How can I get the C++ function to write to disk faster?
C++ Code:
#include <Rcpp.h>
#include <fstream>
#include <cstring>
#include <iostream>
// [[Rcpp::plugins(cpp11)]]
using namespace Rcpp;
// [[Rcpp::export]]
void test(SEXP x) {
char* d = reinterpret_cast<char*>(REAL(x));
long dl = Rf_xlength(x) * 8;
std::ofstream OutFile;
OutFile.open("/tmp/test.raw", std::ios::out | std::ios::binary);
OutFile.write(d, dl);
OutFile.close();
}
R Code:
library(microbenchmark)
library(Rcpp)
library(dplyr)
library(fst)
fst::threads_fst(1)
sourceCpp("test.cpp")
x <- runif(134217728) # 1 gigabyte
df <- data.frame(x)
microbenchmark(test(x), write_fst(df, "/tmp/test.fst", compress=0), times=3)
Unit: seconds
expr min lq mean median uq max neval
test(x) 6.549581 7.262408 7.559021 7.975235 8.063740 8.152246 3
write_fst(df, "/tmp/test.fst", compress = 0) 4.548579 4.570346 4.592398 4.592114 4.614307 4.636501 3
file.info("/tmp/test.fst")$size/1e6
# [1] 1073.742
file.info("/tmp/test.raw")$size/1e6
# [1] 1073.742
Benchmarking SSD write and read performance is a tricky business and hard to do right. There are many effects to take into account.
For example, many SSD's use techniques to accelerate data speeds (intelligently), such as DRAM caching. Those techniques can increase your write speed, especially in cases where an identical dataset is written to disk multiple times, as in your example. To avoid this effect, each iteration of the benchmark should write a unique dataset to disk.
The block sizes of write and read operations are also important: the default physical sector size of SSD's is 4KB. Writing smaller blocks hampers performance, but with fst I found that writing blocks of data larger than a few MB's also lowers performance, due to CPU cache effects. Because fst writes it's data to disk in relatively small chunks, it's usually faster than alternatives that write data in a single large block.
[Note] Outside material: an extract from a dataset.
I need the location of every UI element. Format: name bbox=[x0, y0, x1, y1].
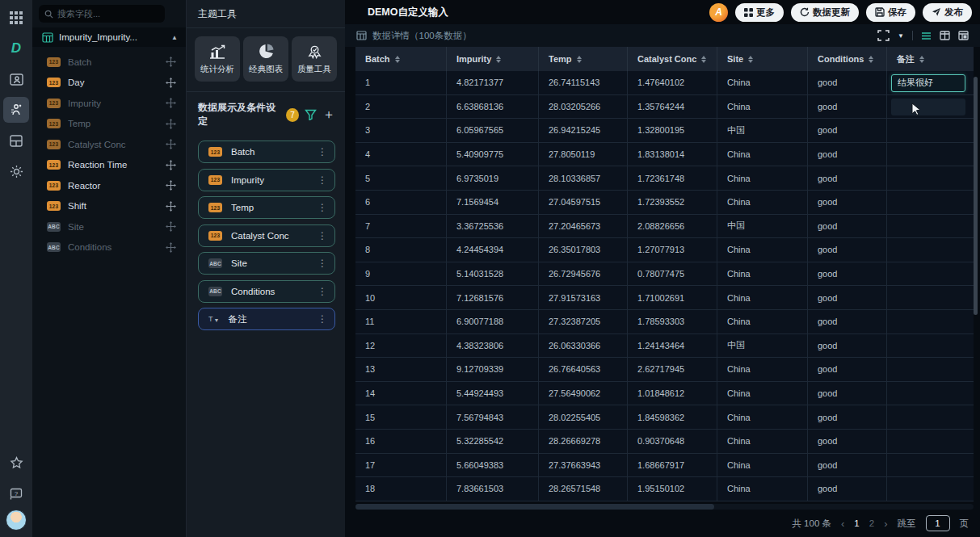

To facilitate this block-wise writing to SSD, you could modify your code:
Rcpp::cppFunction('
#include <fstream>
#include <cstring>
#include <iostream>
#define BLOCKSIZE 262144 // 2^18 bytes per block
long test_blocks(SEXP x, Rcpp::String path) {
char* d = reinterpret_cast<char*>(REAL(x));
std::ofstream outfile;
outfile.open(path.get_cstring(), std::ios::out | std::ios::binary);
long dl = Rf_xlength(x) * 8;
long nr_of_blocks = dl / BLOCKSIZE;
for (long block_nr = 0; block_nr < nr_of_blocks; block_nr++) {
outfile.write(&d[block_nr * BLOCKSIZE], BLOCKSIZE);
}
long remaining_bytes = dl % BLOCKSIZE;
outfile.write(&d[nr_of_blocks * BLOCKSIZE], remaining_bytes);
outfile.close();
return dl;
}
')
Now we can compare methods test, test_blocks and fst::write_fst in a single benchmark:
x <- runif(134217728) # 1 gigabyte
df <- data.frame(X = x)
fst::threads_fst(1) # use fst in single threaded mode
microbenchmark::microbenchmark(
test(x, "test.bin"),
test_blocks(x, "test.bin"),
fst::write_fst(df, "test.fst", compress = 0),
times = 10)
#> Unit: seconds
#> expr min lq mean
#> test(x, "test.bin") 1.473615 1.506019 1.590430
#> test_blocks(x, "test.bin") 1.018082 1.062673 1.134956
#> fst::write_fst(df, "test.fst", compress = 0) 1.127446 1.144039 1.249864
#> median uq max neval
#> 1.600055 1.635883 1.765512 10
#> 1.131631 1.204373 1.264220 10
#> 1.261269 1.327304 1.343248 10
As you can see, the modified method test_blocks is about 40 percent faster than the original method and even slightly faster than the fst package. This is expected, because fst has some overhead in storing column and table information, (possible) attributes, hashes and compression information.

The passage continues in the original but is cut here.